For the past eight months, my colleague Scott Steketee and I have collaborated with the authors of the elementary curriculum *Everyday Mathematics *to design interactive Web Sketchpad models for their next edition.

When it came time to create a Sketchpad representation of an isosceles triangle, I built the interactive triangle model below. Try dragging any of the triangle’s three vertices. You’ll see that while the angle measurements of Δ*ABC* change, angles *A* and *B* always remain equal.

This isosceles triangle model is a a classic—a wonderful example of dynamic geometry’s ability to provide instantaneous feedback about a geometric construction as its parts are being dragged. As such, I expected the *Everyday Mathematics* authors to green-light the isosceles triangle without any discussion.

That didn’t happen.

The authors maintained that the model was too passive for young learners. Specifically, Sketchpad attended to the angle measurements, leaving the students to take on faith that the displayed measurements were correct. If students could measure the angles themselves, they not only would receive much-needed measurement practice, but they also might feel more invested in the discovery that angles *A* and *B* were always equal.

Based on this feedback, my initial instinct was to remove the angle measurements and include a virtual protractor that could be moved from vertex to vertex to measure the three angles. But this approach felt too cumbersome. I wanted students to measure the angles of as many isosceles triangles as possible, and if they only had one protractor, this process could become wearying.

My solution was to create the rather funny-looking model below with three mini protractors attached to Δ*ABC, *one per vertex.

With this model, students can drag vertices *A, B,* and *C* to create a new triangle and then swing each of the three protractors into position to estimate the three angle measurements. The picture below shows the result of positioning all three protractors.

You can try this out for yourself and with your students by going to the second page of the interactive Web Sketchpad model.

The isosceles triangle is just one example of a sketch where my long-held opinions about Dynamic Geometry pedagogy were challenged by the *Everyday Mathematics* author team. I’m enjoying the opportunity to revisit and refine my beliefs!

Maybe slightly off topic, but are you able to say what grade level this activity is intended for?

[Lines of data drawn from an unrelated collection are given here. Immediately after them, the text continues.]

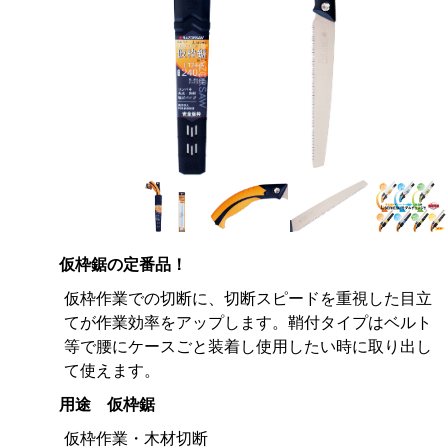
仮枠鋸の定番品！
仮枠作業での切断に、切断スピードを重視した目立
てが作業効率をアップします。鞘付タイプはベルト
等で腰にケースごと装着し使用したい時に取り出し
て使えます。
用途 仮枠鋸
仮枠作業・木材切断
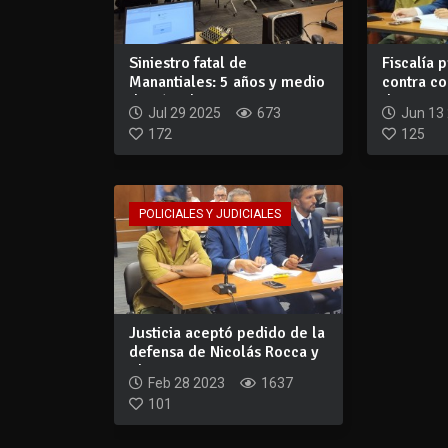
Siniestro fatal de
Fiscalía 
Manantiales: 5 años y medio
contra co
de cárcel par...
de si...
Jul 29 2025
673
Jun 13
172
125
POLICIALES Y JUDICIALES
Justicia aceptó pedido de la
defensa de Nicolás Rocca y
el a...
Feb 28 2023
1637
101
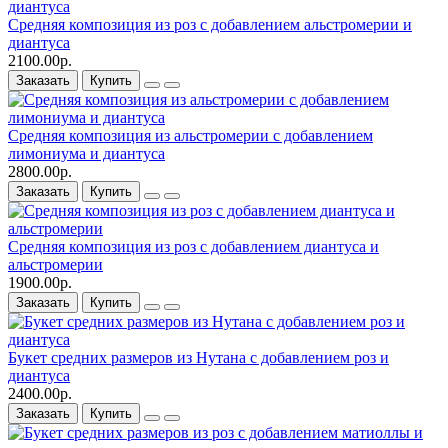
Средняя композиция из роз c добавлением альстромерии и
диантуса
2100.00р.
Заказать
Купить
Средняя композиция из альстромерии c добавлением
лимониума и диантуса
2800.00р.
Заказать
Купить
Средняя композиция из роз c добавлением диантуса и
альстромерии
1900.00р.
Заказать
Купить
Букет средних размеров из Нутана c добавлением роз и
диантуса
2400.00р.
Заказать
Купить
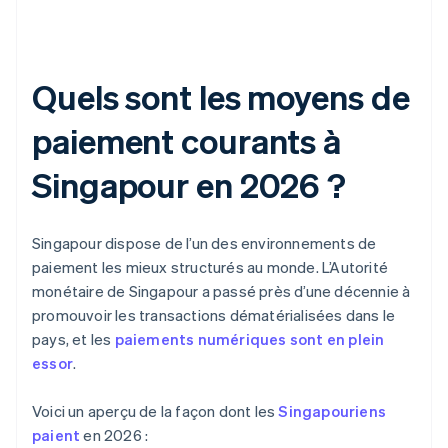
Quels sont les moyens de
paiement courants à
Singapour en 2026 ?
Singapour dispose de l’un des environnements de
paiement les mieux structurés au monde. L’Autorité
monétaire de Singapour a passé près d’une décennie à
promouvoir les transactions dématérialisées dans le
pays, et les
paiements numériques sont en plein
essor
.
Voici un aperçu de la façon dont les
Singapouriens
paient
en 2026 :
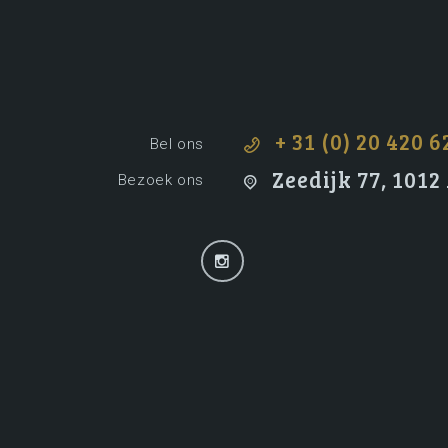
+ 31 (0) 20 420 6
Bel ons
Zeedijk 77, 101
Bezoek ons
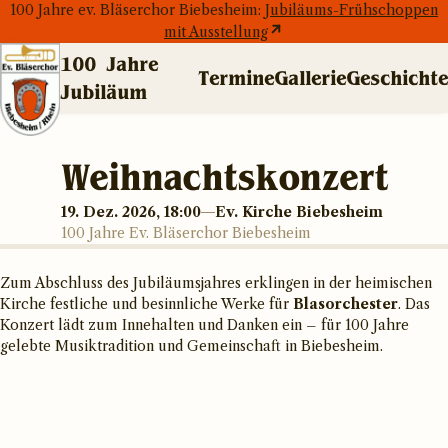
100 Jahre ev. Bläserchor Biebesheim:
Jubiläums-Frühschoppen
mit Ausstellung
100 Jahre
Termine
Gallerie
Geschichte
Jubiläum
100 Jahre Jubiläum
Termine
Weihnachtskonzert
Gallerie
Geschichte
19. Dez. 2026, 18:00
Ev. Kirche Biebesheim
100 Jahre Ev. Bläserchor Biebesheim
Zum Abschluss des Jubiläumsjahres erklingen in der heimischen
Kirche festliche und besinnliche Werke für
Blasorchester
. Das
Konzert lädt zum Innehalten und Danken ein – für 100 Jahre
gelebte Musiktradition und Gemeinschaft in Biebesheim.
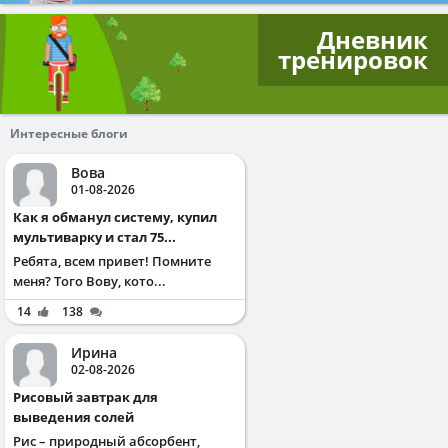
Дневник
тренировок
Интересные блоги
Вова
01-08-2026
Как я обманул систему, купил
мультиварку и стал 75...
Ребята, всем привет! Помните
меня? Того Вову, кото...
14
138
Ирина
02-08-2026
Рисовый завтрак для
выведения солей
Рис – природный абсорбент,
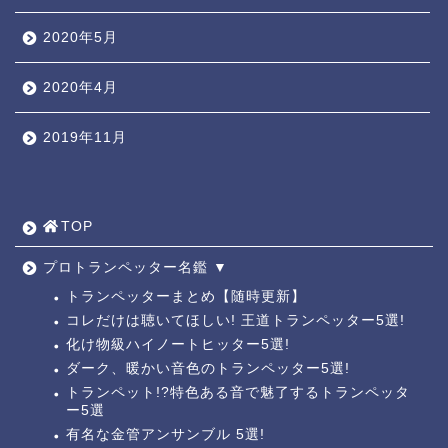
2020年5月
2020年4月
2019年11月
TOP ◎
人気ページ ◎
TOP
トラ道通信 ┫
プロトランペッター名鑑 ▼
トランペッターまとめ【随時更新】
コレだけは聴いてほしい! 王道トランペッター5選!
トランペッター名鑑 ┫
化け物級ハイノートヒッター5選!
ダーク、暖かい音色のトランペッター5選!
トランペットの練習法 ┫
トランペット!?特色ある音で魅了するトランペッタ
ー5選
有名な金管アンサンブル 5選!
お悩み相談回答┛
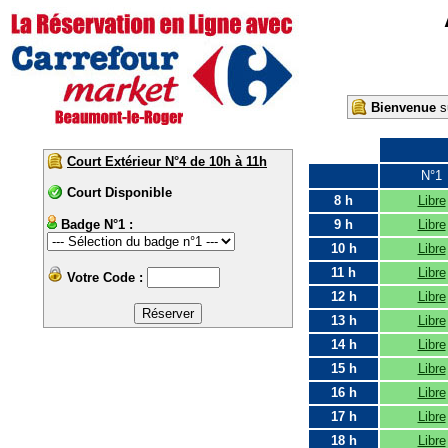
Bienvenue
su
Court Extérieur N°4 de 10h à 11h
N°1
Court Disponible
8 h
Libre
Badge N°1 :
9 h
Libre
10 h
Libre
11 h
Libre
Votre Code :
12 h
Libre
13 h
Libre
14 h
Libre
15 h
Libre
16 h
Libre
17 h
Libre
18 h
Libre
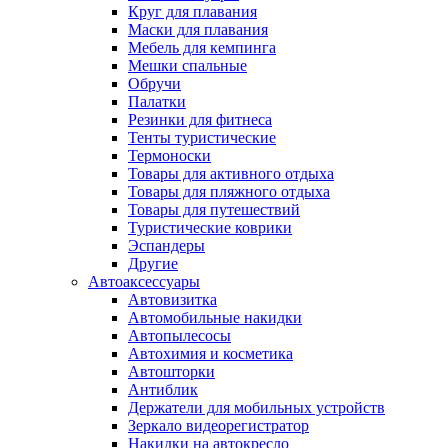
Круг для плавания
Маски для плавания
Мебель для кемпинга
Мешки спальные
Обручи
Палатки
Резинки для фитнеса
Тенты туристические
Термоноски
Товары для активного отдыха
Товары для пляжного отдыха
Товары для путешествий
Туристические коврики
Эспандеры
Другие
Автоаксессуары
Автовизитка
Автомобильные накидки
Автопылесосы
Автохимия и косметика
Автошторки
Антиблик
Держатели для мобильных устройств
Зеркало видеорегистратор
Накидки на автокресло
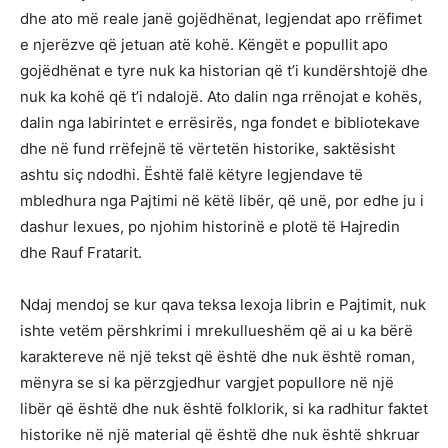
dhe ato më reale janë gojëdhënat, legjendat apo rrëfimet
e njerëzve që jetuan atë kohë. Këngët e popullit apo
gojëdhënat e tyre nuk ka historian që t’i kundërshtojë dhe
nuk ka kohë që t’i ndalojë. Ato dalin nga rrënojat e kohës,
dalin nga labirintet e errësirës, nga fondet e bibliotekave
dhe në fund rrëfejnë të vërtetën historike, saktësisht
ashtu siç ndodhi. Është falë këtyre legjendave të
mbledhura nga Pajtimi në këtë libër, që unë, por edhe ju i
dashur lexues, po njohim historinë e plotë të Hajredin
dhe Rauf Fratarit.
Ndaj mendoj se kur qava teksa lexoja librin e Pajtimit, nuk
ishte vetëm përshkrimi i mrekullueshëm që ai u ka bërë
karaktereve në një tekst që është dhe nuk është roman,
mënyra se si ka përzgjedhur vargjet popullore në një
libër që është dhe nuk është folklorik, si ka radhitur faktet
historike në një material që është dhe nuk është shkruar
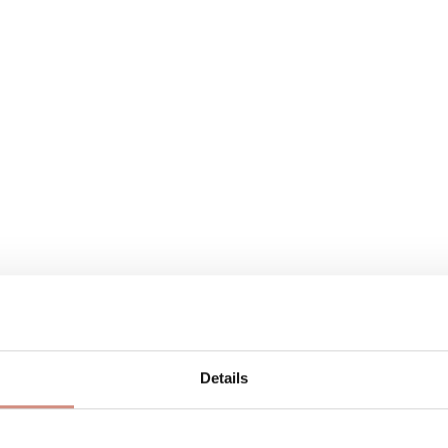
Details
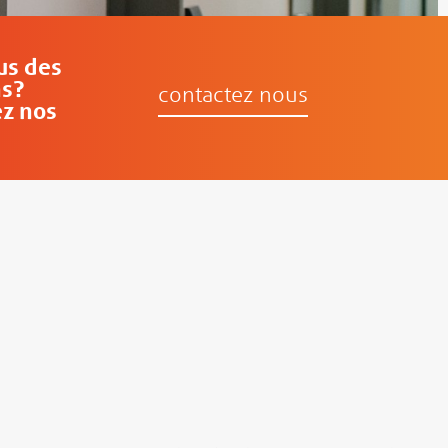
us des
ns?
contactez nous
z nos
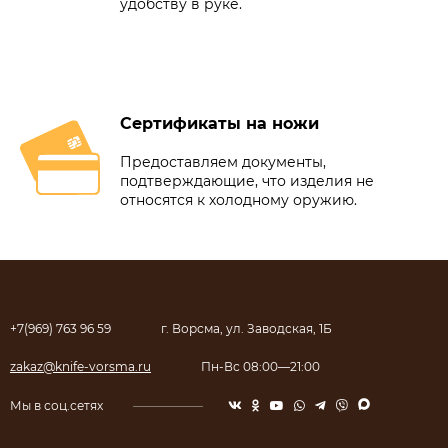
удобству в руке.
Сертификаты на ножи
Предоставляем документы,
подтверждающие, что изделия не
относятся к холодному оружию.
+7(969) 763 96 59
г. Ворсма, ул. Заводская, 1Б
zakaz@knife-vorsma.ru
Пн-Вс 08:00—21:00
Мы в соц.сетях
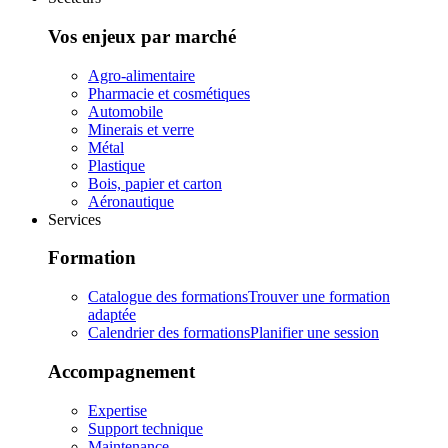
Vos enjeux par marché
Agro-alimentaire
Pharmacie et cosmétiques
Automobile
Minerais et verre
Métal
Plastique
Bois, papier et carton
Aéronautique
Services
Formation
Catalogue des formations
Trouver une formation
adaptée
Calendrier des formations
Planifier une session
Accompagnement
Expertise
Support technique
Maintenance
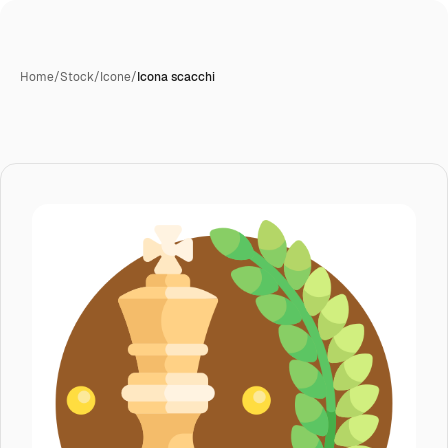
Home
/
Stock
/
Icone
/
Icona scacchi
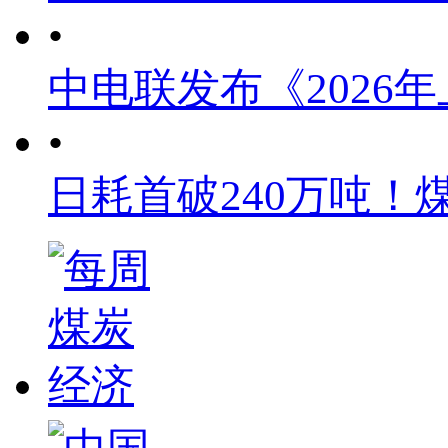
•
中电联发布《2026
•
日耗首破240万吨！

I’ve been wondering how closely EM will align with the Common Core and your sketch makes me even more curious…

Thanks for writing, Aaron. Everyday Mathematics is making extensive changes to their curriculum to align themselves with the Common Core. Our use of Web Sketchpad in EM fits particularly well with the Standards for Mathematical Practice, as Sketchpad explorations invariably lead to the development of key mathematical habits of mind. In the case of this triangle activity, no final decisions have been made yet, but I expect it may be used in grade 4.

Thanks for sharing these two different sketches Daniel. I learned something valuable, from this subtle, but I think significant, shift from the first to the second sketch, in how we can ask students to be a little more active in their learning. I agree with the EM authors that students might well learn more from their interactions with the second sketch, as long as they have previous experience with interpreting protractor measures. Otherwise they might get tripped up on that here, and not be able to focus on the key learning about isosceles triangles.

Thanks for the comments, Rick. We’re definitely planning to provide introductory protractor activities in which students will use a virtual protractor to measure a single angle. With these activities as a foundation, I think it’s likely that students will feel confident in their use of a protractor by the time they reach this isosceles triangle activity.